Rules of the Road: Connecting Chicago to Underutilized Freeway Infrastructure Zones
Karl Daubmann, John Marshall, Cezanne Charles
Transportation infrastructure such as waterways, Roman roads, railroads or the federal highways have always informed the design of cities. The National Interstate and Defense Highways Act of 1956 forever changed transportation, economic flows, connectivity and the landscape of the US. The mechanical efficiency required for the success of the freeway is created through separation from everything that might slow it down, but unfortunately the benefits of speed created by separation are constantly at odds with the slower, finer-grained, human concerns of dense urban cores.

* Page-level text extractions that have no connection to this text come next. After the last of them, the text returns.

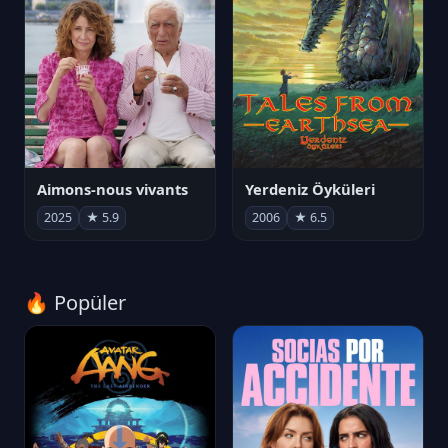
Aimons-nous vivants
Yerdeniz Öyküleri
2025
★ 5.9
2006
★ 6.5
🔥 Popüler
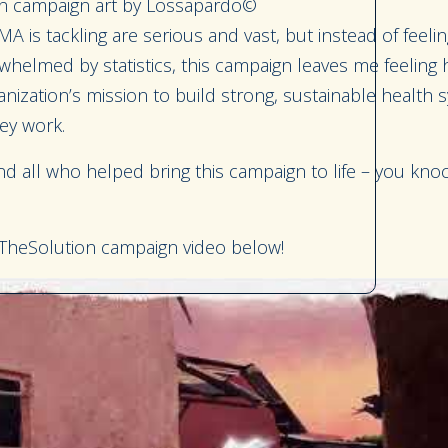
 campaign art by Lossapardo©
MA is tackling are serious and vast, but instead of feel
whelmed by statistics, this campaign leaves me feeling
anization’s mission to build strong, sustainable health 
ey work.
 all who helped bring this campaign to life – you knoc
heSolution campaign video below!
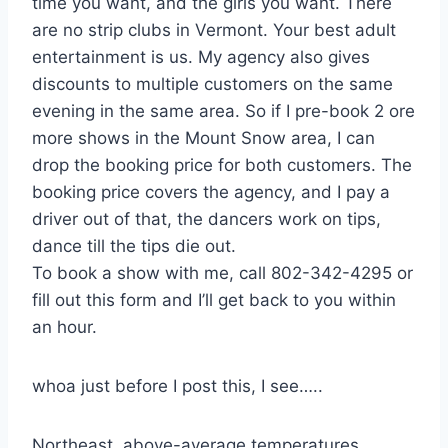
time you want, and the girls you want. There
are no strip clubs in Vermont. Your best adult
entertainment is us. My agency also gives
discounts to multiple customers on the same
evening in the same area. So if I pre-book 2 ore
more shows in the Mount Snow area, I can
drop the booking price for both customers. The
booking price covers the agency, and I pay a
driver out of that, the dancers work on tips,
dance till the tips die out.
To book a show with me, call 802-342-4295 or
fill out this form and I’ll get back to you within
an hour.
whoa just before I post this, I see…..
Northeast, above-average temperatures,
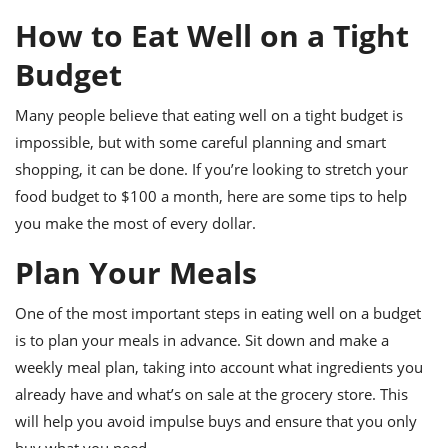
it
liday
ew
pecial
getable
ai
ssert
sagna
vices
w
How to Eat Well on a Tight
mmer
uffing
ipe
w All
xican
althy
ltural
t
Budget
redient
rty
redo
anish
nch
uce
lth
w
Many people believe that eating well on a tight budget is
efits
w All
in
gar
nk
impossible, but with some careful planning and smart
sine
sh
okie
redient
shopping, it can be done. If you’re looking to stretch your
ides
w
lad
food budget to $100 a month, here are some tips to help
nch
st
chen
eze
you make the most of every dollar.
up
ipe
ides
w
Plan Your Meals
e
d
casions
sh
shioned
One of the most important steps in eating well on a budget
pular
ipe
shes
w
is to plan your meals in advance. Sit down and make a
garita
weekly meal plan, taking into account what ingredients you
paration
cipe
l
already have and what’s on sale at the grocery store. This
chniques
w
will help you avoid impulse buys and ensure that you only
cial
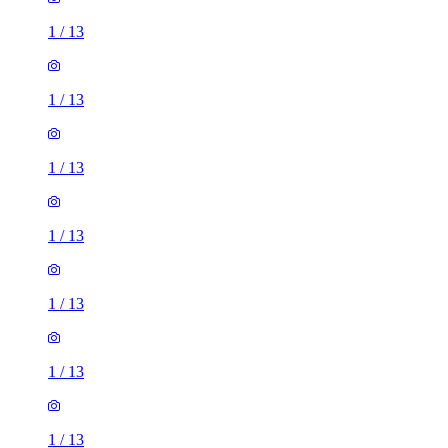
1
/
13
1
/
13
1
/
13
1
/
13
1
/
13
1
/
13
1
/
13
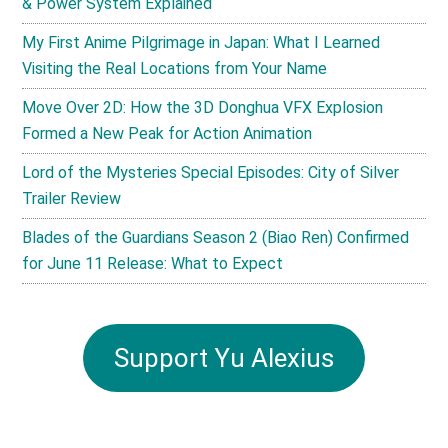
& Power System Explained
My First Anime Pilgrimage in Japan: What I Learned
Visiting the Real Locations from Your Name
Move Over 2D: How the 3D Donghua VFX Explosion
Formed a New Peak for Action Animation
Lord of the Mysteries Special Episodes: City of Silver
Trailer Review
Blades of the Guardians Season 2 (Biao Ren) Confirmed
for June 11 Release: What to Expect
Support Yu Alexius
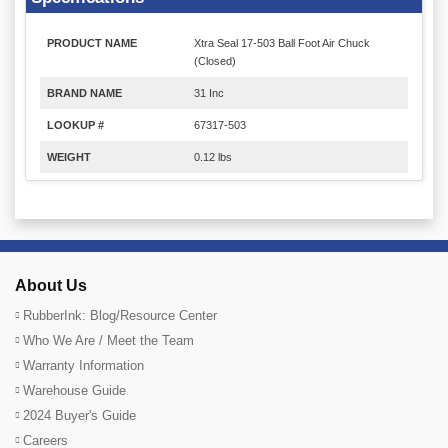
PRODUCT NAME
Xtra Seal 17-503 Ball Foot Air Chuck
(Closed)
BRAND NAME
31 Inc
LOOKUP #
67317-503
WEIGHT
0.12 lbs
About Us
RubberInk: Blog/Resource Center
Who We Are / Meet the Team
Warranty Information
Warehouse Guide
2024 Buyer's Guide
Careers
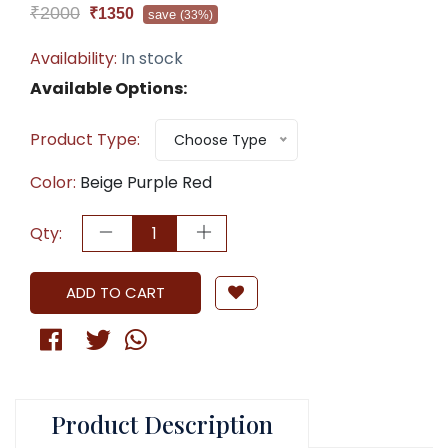
₹2000
₹1350
save
(33%)
Availability:
In stock
Available Options:
Product Type:
Choose Type
Color:
Beige Purple Red
Qty:
ADD TO CART
Product Description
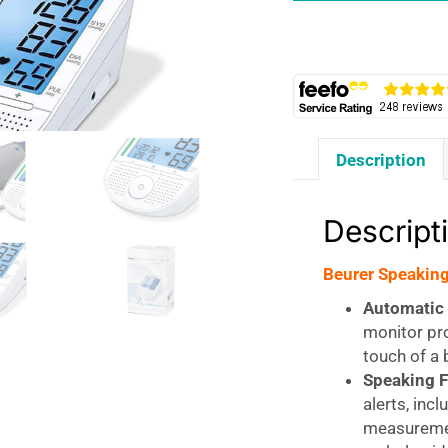
quantity
Description
Descript
Beurer Speaking
Automatic 
monitor pro
touch of a 
Speaking F
alerts, incl
measuremen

Chicago is a unique city to consider regional and local connectivity given the history of commerce and the transportation of goods into, around, and out of the city. Many designers have considered the forces, forms, and implications of the freeway with wholesale utopian visions of buildings and roads merging into mega-infrastructural proposals such as Chambliss’s 1910 “Roadtown” or Jellicoe’s 1961 Motopia. Rather than negate the rich existing conditions of Chicago and its infrastructure, Rules of the Road engages the Federal, parametric, Fordist logic of the freeway with the requirements of a post-Fordist city and proposes urban design strategies that mitigate environmental, social, and formal concerns with an architecture that engages underutilized freeway infrastructure zones.